Hawaiian Stuffed Burgers
Ask and ye shall receive. It was a close race between these and the Salmon Burgers with only a couple of votes separating the two. It was cool to see what you guys are interested in!
I actually made these a few months ago the same night I made the Prosciutto-Stuffed Burgers – I was experimenting and these came out so good, I decided to stock them away in my “Secret Stash” for the book. But I guess it’s good to post now since these will be great for summer, especially on the grill.
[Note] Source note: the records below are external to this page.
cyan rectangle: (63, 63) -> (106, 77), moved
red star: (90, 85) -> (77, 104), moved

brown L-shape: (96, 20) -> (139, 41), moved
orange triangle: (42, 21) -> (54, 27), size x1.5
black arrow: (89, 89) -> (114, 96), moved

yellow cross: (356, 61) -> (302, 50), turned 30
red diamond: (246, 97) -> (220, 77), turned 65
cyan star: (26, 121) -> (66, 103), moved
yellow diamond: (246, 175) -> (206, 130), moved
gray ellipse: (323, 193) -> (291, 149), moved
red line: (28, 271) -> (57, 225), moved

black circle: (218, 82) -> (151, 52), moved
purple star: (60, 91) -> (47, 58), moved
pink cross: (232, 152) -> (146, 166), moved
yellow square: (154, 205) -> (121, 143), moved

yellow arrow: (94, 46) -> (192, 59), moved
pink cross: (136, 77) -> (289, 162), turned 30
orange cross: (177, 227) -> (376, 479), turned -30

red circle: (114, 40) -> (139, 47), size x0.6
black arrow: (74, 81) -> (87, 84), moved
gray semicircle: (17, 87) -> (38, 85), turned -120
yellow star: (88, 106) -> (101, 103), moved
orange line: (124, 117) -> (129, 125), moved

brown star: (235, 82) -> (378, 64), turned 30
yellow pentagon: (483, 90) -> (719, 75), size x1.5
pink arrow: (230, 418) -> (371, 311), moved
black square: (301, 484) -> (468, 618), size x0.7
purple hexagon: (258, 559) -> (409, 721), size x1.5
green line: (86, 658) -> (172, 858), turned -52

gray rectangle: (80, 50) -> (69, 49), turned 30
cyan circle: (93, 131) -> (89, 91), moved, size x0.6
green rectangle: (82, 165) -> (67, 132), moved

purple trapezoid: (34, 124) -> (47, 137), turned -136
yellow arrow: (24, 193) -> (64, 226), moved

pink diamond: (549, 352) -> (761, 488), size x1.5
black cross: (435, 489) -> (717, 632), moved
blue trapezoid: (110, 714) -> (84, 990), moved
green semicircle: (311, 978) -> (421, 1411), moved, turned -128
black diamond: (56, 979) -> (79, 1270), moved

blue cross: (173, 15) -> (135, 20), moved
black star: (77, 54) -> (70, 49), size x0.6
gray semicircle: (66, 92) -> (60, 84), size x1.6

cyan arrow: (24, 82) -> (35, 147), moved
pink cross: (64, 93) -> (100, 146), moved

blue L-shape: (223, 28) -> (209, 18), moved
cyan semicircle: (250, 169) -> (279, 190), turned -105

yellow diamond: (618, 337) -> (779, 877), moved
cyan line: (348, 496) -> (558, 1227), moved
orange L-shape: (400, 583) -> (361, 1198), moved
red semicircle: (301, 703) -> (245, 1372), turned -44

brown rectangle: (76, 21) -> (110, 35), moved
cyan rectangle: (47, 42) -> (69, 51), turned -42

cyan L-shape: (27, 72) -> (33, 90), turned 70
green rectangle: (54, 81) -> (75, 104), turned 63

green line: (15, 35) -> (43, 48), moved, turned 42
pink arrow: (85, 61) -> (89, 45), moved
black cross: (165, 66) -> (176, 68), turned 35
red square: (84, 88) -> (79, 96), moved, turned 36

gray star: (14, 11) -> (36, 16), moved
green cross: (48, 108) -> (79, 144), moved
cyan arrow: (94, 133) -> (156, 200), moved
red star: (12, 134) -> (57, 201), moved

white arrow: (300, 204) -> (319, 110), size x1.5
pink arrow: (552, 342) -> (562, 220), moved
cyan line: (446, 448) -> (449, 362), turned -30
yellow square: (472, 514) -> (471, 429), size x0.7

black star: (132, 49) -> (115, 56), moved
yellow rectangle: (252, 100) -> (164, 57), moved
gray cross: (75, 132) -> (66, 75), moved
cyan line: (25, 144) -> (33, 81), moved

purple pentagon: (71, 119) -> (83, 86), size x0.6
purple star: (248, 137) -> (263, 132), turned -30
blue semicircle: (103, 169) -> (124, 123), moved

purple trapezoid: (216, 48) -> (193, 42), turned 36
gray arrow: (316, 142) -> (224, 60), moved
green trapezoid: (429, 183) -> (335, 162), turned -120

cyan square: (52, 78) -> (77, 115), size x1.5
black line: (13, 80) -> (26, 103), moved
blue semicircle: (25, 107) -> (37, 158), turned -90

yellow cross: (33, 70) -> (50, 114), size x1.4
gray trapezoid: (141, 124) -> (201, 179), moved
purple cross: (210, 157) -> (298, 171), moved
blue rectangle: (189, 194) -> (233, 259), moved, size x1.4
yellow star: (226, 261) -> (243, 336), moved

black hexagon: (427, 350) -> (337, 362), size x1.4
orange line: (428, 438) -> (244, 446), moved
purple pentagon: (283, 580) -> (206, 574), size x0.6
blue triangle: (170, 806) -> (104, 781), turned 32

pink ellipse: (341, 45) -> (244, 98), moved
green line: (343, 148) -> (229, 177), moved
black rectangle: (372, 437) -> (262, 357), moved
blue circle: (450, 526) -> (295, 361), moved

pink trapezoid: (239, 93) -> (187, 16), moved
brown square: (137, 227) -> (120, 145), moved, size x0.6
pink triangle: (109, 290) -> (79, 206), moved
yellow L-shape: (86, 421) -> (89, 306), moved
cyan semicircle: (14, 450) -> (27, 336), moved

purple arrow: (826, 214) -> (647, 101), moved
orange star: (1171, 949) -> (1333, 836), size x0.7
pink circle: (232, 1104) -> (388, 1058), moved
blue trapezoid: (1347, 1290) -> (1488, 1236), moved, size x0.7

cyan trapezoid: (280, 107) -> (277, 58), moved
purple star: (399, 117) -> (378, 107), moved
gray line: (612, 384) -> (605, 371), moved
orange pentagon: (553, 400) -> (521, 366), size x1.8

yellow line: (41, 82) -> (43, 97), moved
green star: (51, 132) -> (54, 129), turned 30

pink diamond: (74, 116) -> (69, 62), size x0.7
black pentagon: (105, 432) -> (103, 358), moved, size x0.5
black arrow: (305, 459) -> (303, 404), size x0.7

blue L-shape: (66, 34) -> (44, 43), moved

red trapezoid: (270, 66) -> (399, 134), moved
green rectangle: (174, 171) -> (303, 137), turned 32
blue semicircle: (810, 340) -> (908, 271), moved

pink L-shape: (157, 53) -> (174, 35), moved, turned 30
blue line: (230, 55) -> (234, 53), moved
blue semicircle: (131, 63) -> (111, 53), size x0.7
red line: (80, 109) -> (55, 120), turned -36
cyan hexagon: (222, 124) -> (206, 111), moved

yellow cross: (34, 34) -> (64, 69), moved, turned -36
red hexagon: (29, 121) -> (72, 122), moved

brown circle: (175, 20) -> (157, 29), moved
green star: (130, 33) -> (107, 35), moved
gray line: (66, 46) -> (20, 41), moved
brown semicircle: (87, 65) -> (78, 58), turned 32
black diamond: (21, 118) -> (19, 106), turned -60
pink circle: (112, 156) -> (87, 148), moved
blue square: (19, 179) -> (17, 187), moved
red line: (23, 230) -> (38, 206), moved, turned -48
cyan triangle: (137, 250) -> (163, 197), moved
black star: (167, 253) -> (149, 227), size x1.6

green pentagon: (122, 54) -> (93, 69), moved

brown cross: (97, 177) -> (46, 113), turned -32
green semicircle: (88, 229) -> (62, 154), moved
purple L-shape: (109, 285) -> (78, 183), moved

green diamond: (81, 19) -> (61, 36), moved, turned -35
As I mentioned with the Prosciutto-Stuffed Burgers, make sure you use large burgers and seal them well so little, if any, cheese leaks out. Also, if you do plan to grill these, I recommend using the top rack and putting foil below in the event the cheese does ooze out. Of course, if you’re dairy-free simply omit the cheese!
What you need:
For the burgers
- 1.5 lb ground beef
- 1 tbsp Dijon mustard
- 1 splash GF Worcestershire sauce
- 1 tbsp GF BBQ sauce
- 8 slices ham
- 4 slices Swiss cheese
For the Chutney
- 1 c. crushed pineapple
- ½ c. mandarin oranges
- 1 tbsp tamari
- 1 tbsp BBQ sauce
What you do:
- Mix the meat with the mustard, Worcestershire and BBQ sauce.
- Take some meat, form patty, stuff with two slices ham, one slice swiss. It works best if you wrap the ham around the cheese; this helps it from oozing out.
- Cover with more meat and form a patty. Burgers will be large
- Brown in cast iron skillet (optional)
- Bake at 400 for 20 minutes or grill until temp reaches 165. If you grill, you may want to do so on foil so any cheese doesn’t leak into the coals.